◆ TASK TO COMPLETE:
Nothing belongs in the answer except the lines of the material that include "productos".

※

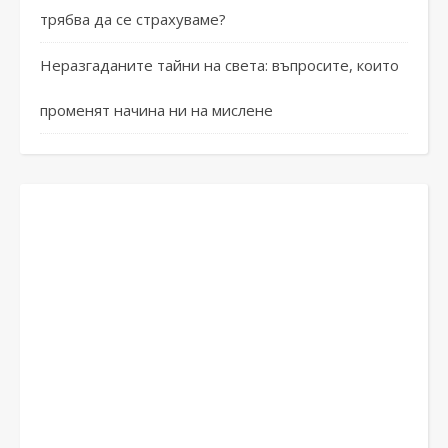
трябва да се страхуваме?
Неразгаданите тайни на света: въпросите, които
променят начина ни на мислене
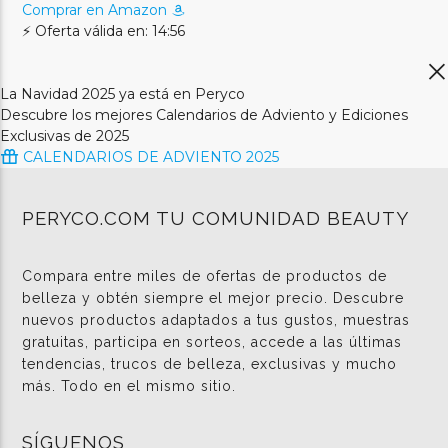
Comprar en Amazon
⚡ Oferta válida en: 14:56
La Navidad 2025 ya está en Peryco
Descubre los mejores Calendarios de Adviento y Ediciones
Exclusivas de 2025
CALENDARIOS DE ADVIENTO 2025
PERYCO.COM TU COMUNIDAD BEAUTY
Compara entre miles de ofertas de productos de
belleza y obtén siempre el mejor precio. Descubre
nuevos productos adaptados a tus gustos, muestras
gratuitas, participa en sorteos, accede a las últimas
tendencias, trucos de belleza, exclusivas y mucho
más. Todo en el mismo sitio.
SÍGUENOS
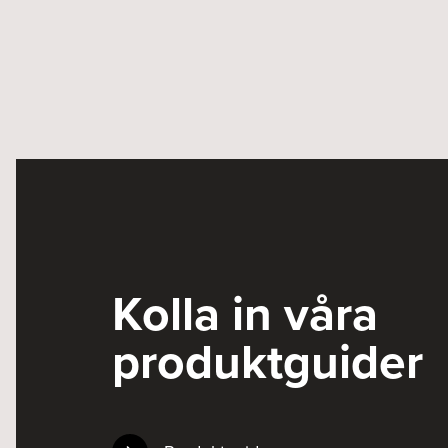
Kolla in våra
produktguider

※

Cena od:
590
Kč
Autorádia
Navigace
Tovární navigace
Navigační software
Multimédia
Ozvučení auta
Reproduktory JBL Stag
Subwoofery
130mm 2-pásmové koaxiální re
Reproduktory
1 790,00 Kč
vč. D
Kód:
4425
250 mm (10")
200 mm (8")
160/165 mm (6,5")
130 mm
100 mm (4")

※

◆ EXERCISE RESULT:
Compara entre miles de ofertas de productos de
nuevos productos adaptados a tus gustos, muestras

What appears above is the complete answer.